Furthermore, the Supreme Court properly granted that branch of the plaintiff's motion which was pursuant to CPLR 3211(a) to dismiss the RKJ defendants' counterclaim, which alleged fraud in the procurement of the agreement. The RKJ defendants' claims are barred by the agreement's “as is” clause (see J. Remora Maintenance LLC v. Efromovich, 103 AD3d 501, 502; Princes Point, LLC v. AKRF Eng'g, P.C., 94 AD3d 588), as well as its specific disclaimer of representations regarding the condition of the subject assets. “While a general merger clause is ineffective to exclude parol evidence of fraud in the inducement, a specific disclaimer defeats any allegation that the contract was executed in reliance upon contrary oral representations” (Barnaba Realty Group, LLC v. Solomon, 121 AD3d 730, 731; see DiBuono v. Abbey, LLC, 95 AD3d 1062, 1064; McGowan v. Winant Place Assoc., 270 A.D.2d 466, 467; Busch v. Mastropierro, 258 A.D.2d 492; Taormina v. Hibsher, 215 A.D.2d 549). Here, the agreement at issue specifically provided that the seller made no express or implied representations or warranties as to the ownership or condition of the purchased assets.

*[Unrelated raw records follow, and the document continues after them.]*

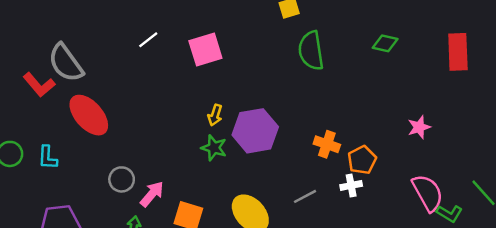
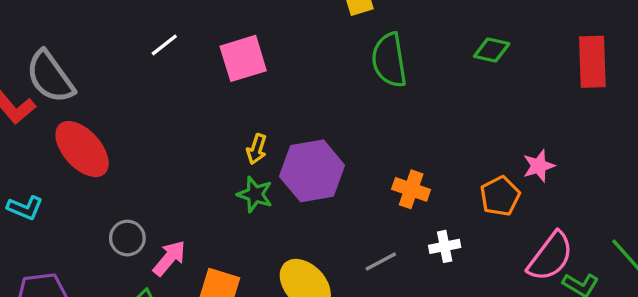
cyan L-shape: (48, 158) -> (25, 208), turned -70
orange pentagon: (362, 160) -> (500, 196), moved
pink semicircle: (428, 193) -> (550, 256), turned 66

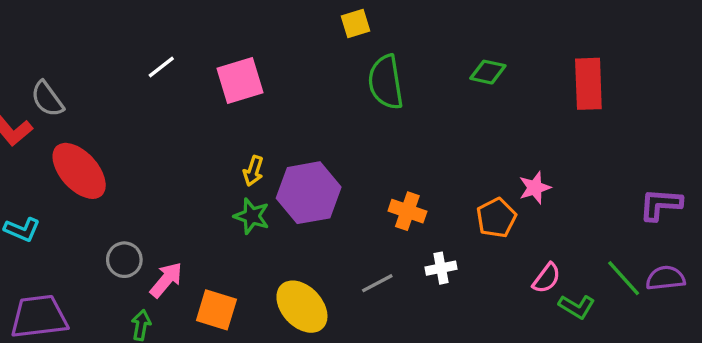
gray semicircle: (50, 77) -> (47, 99), size x0.7
pink semicircle: (550, 256) -> (547, 278), size x0.6

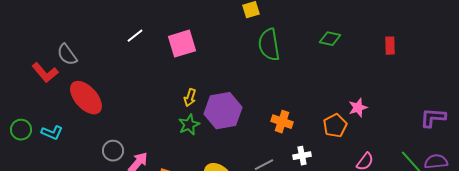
red rectangle: (588, 84) -> (390, 46), size x0.6
green star: (252, 216) -> (189, 125), turned 30

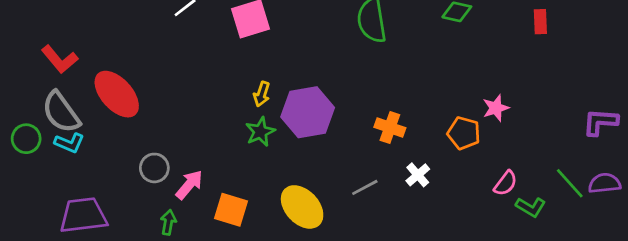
gray semicircle: (67, 55) -> (61, 112), moved, size x1.4
orange pentagon: (335, 126) -> (464, 133), turned -30
white cross: (302, 156) -> (418, 175), turned -30

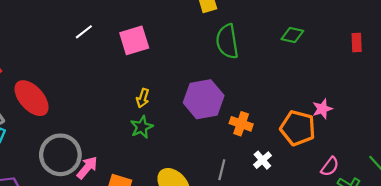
purple hexagon: (308, 112) -> (204, 99), moved
orange pentagon: (464, 133) -> (298, 128), size x1.4
gray circle: (154, 168) -> (60, 155), size x1.8
gray line: (365, 187) -> (222, 170), turned -48

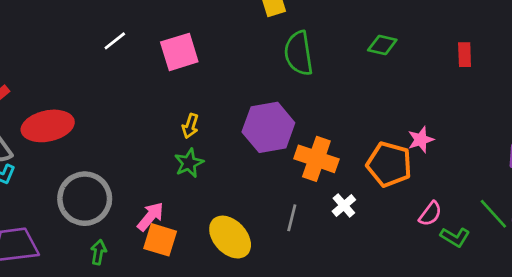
red ellipse: (32, 98) -> (48, 126), turned -60
orange cross: (241, 124) -> (316, 159), size x1.4
pink arrow: (87, 168) -> (151, 216), moved

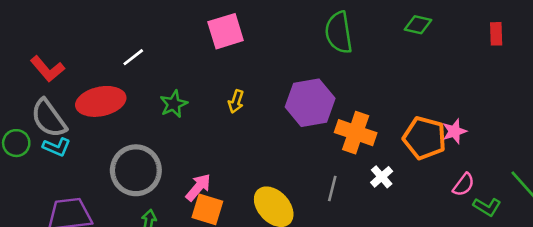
white line: (115, 41) -> (133, 57), moved
pink star: (421, 140) -> (454, 131), moved
green star: (189, 163) -> (174, 104), moved

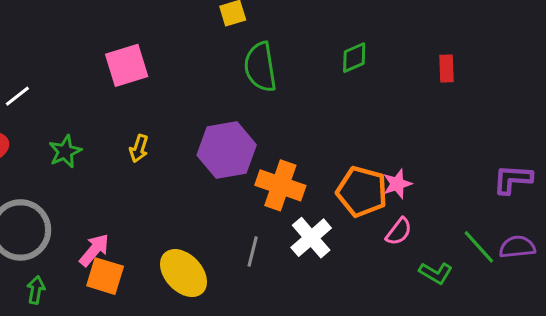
green diamond: (418, 25) -> (354, 58), turned -36
white cross: (382, 177) -> (311, 238), size x1.5
pink semicircle: (464, 185) -> (399, 232), moved

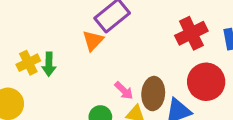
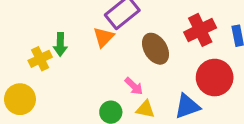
green arrow: (49, 64) -> (60, 44), moved
brown ellipse: (153, 94) -> (155, 49), moved, turned -36

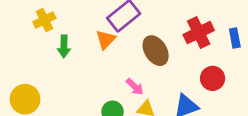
yellow cross: (40, 59) -> (44, 20), moved
red circle: (215, 78) -> (213, 78), size x0.7

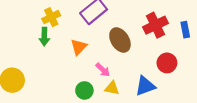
yellow cross: (44, 20) -> (51, 17), moved
orange triangle: (106, 39) -> (79, 47), moved

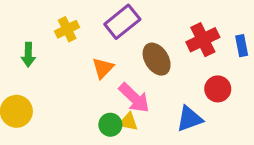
green arrow: (44, 37) -> (28, 55), moved
pink arrow: (103, 70) -> (134, 98), size x1.6
yellow triangle: (112, 88) -> (128, 122), moved

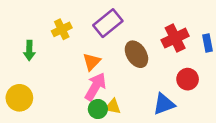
pink arrow: (134, 98) -> (95, 87), moved, turned -104

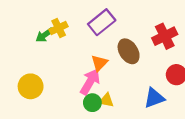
green arrow: (29, 50) -> (45, 35), moved, turned 54
orange triangle: (92, 62) -> (99, 63), moved
yellow circle: (19, 98) -> (31, 86), moved

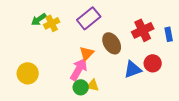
green arrow: (45, 35) -> (39, 19), moved
blue triangle: (154, 98) -> (133, 69), moved

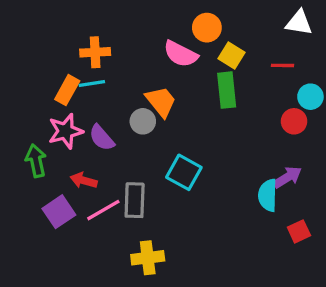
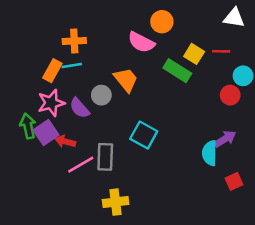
yellow square: (232, 56) -> (194, 54), moved
green rectangle: (227, 90) -> (177, 71), turned -52
gray circle: (143, 121) -> (101, 95), moved
purple square: (59, 212) -> (46, 132), moved

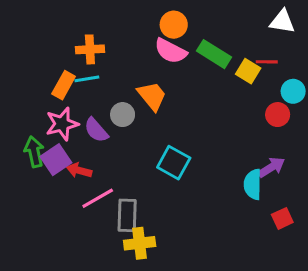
orange circle: (162, 22) -> (174, 25), moved
yellow square: (194, 54) -> (248, 71), moved
green rectangle: (177, 71) -> (214, 54), moved
gray rectangle: (105, 157) -> (127, 215), moved

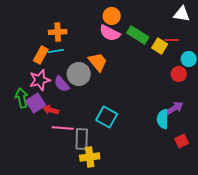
gray circle: (123, 115) -> (79, 74), size x1.5
cyan square: (174, 163) -> (107, 117), moved
pink line: (98, 198) -> (63, 128), turned 35

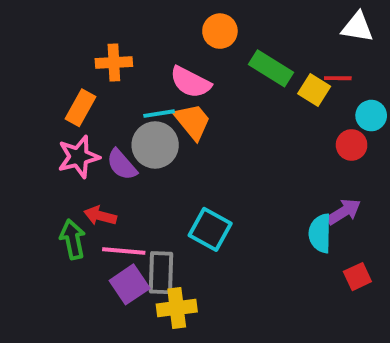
pink semicircle: (110, 33) -> (190, 82), moved
cyan line: (56, 51) -> (159, 114), moved
green arrow: (22, 98) -> (73, 239), moved
purple square: (36, 103) -> (130, 284), moved

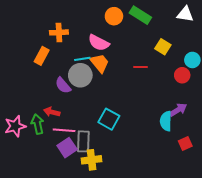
green rectangle: (271, 68) -> (140, 15), moved
red line: (338, 78) -> (140, 67), moved
pink star: (79, 157) -> (15, 126), moved

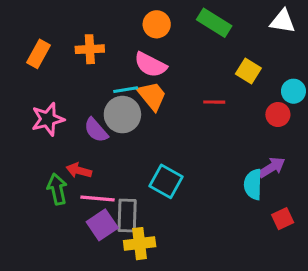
orange circle: (114, 16) -> (157, 24), moved
orange rectangle: (42, 56) -> (38, 54), moved
pink star: (15, 126) -> (48, 119), moved

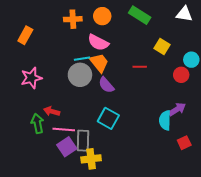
orange cross: (90, 49) -> (73, 19), moved
purple semicircle: (96, 130) -> (106, 85), moved

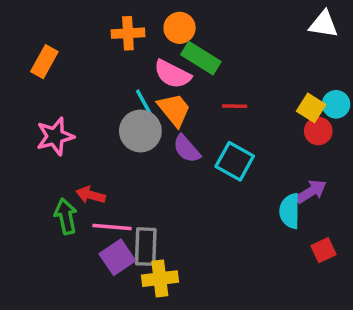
green rectangle: (140, 15) -> (201, 58), moved
yellow square: (162, 46) -> (311, 108), moved
cyan line: (82, 59) -> (144, 103), turned 70
red line: (140, 67) -> (235, 106), moved
cyan square: (108, 118) -> (235, 161), moved

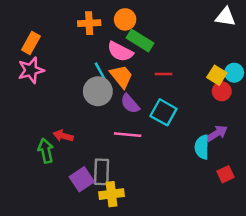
pink star: (55, 136) -> (31, 70), moved
pink line: (112, 227) -> (128, 135), moved

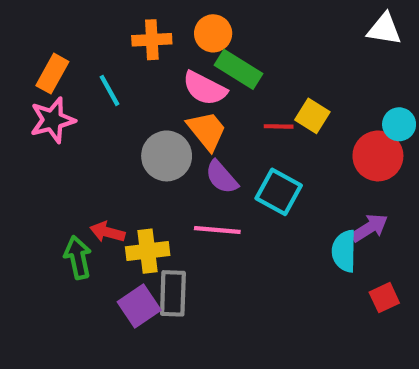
cyan line: (100, 71) -> (110, 90), moved
yellow square: (217, 75) -> (312, 116), moved
red circle: (222, 91) -> (378, 156), size x1.5
yellow cross: (111, 194) -> (148, 251), moved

The RKJ defendants' remaining contentions are without merit.
Motion by the appellant-respondent to strike Point I of the reply brief of the respondents-appellants on an appeal and cross appeal from an order of the Supreme Court, Nassau County, dated January 9, 2014. By decision and order on motion of this Court dated January 21, 2015, the motion was held in abeyance and referred to the panel of Justices hearing the appeal and cross appeal for determination upon the argument or submission thereof.
Upon the papers filed in support of the motion, the papers filed in opposition thereto, and upon the argument of the appeal and cross appeal, it is
ORDERED that the motion is granted, Point I of the reply brief of the respondents-appellants is stricken, and that point has not been considered in the determination of the appeal and cross appeal.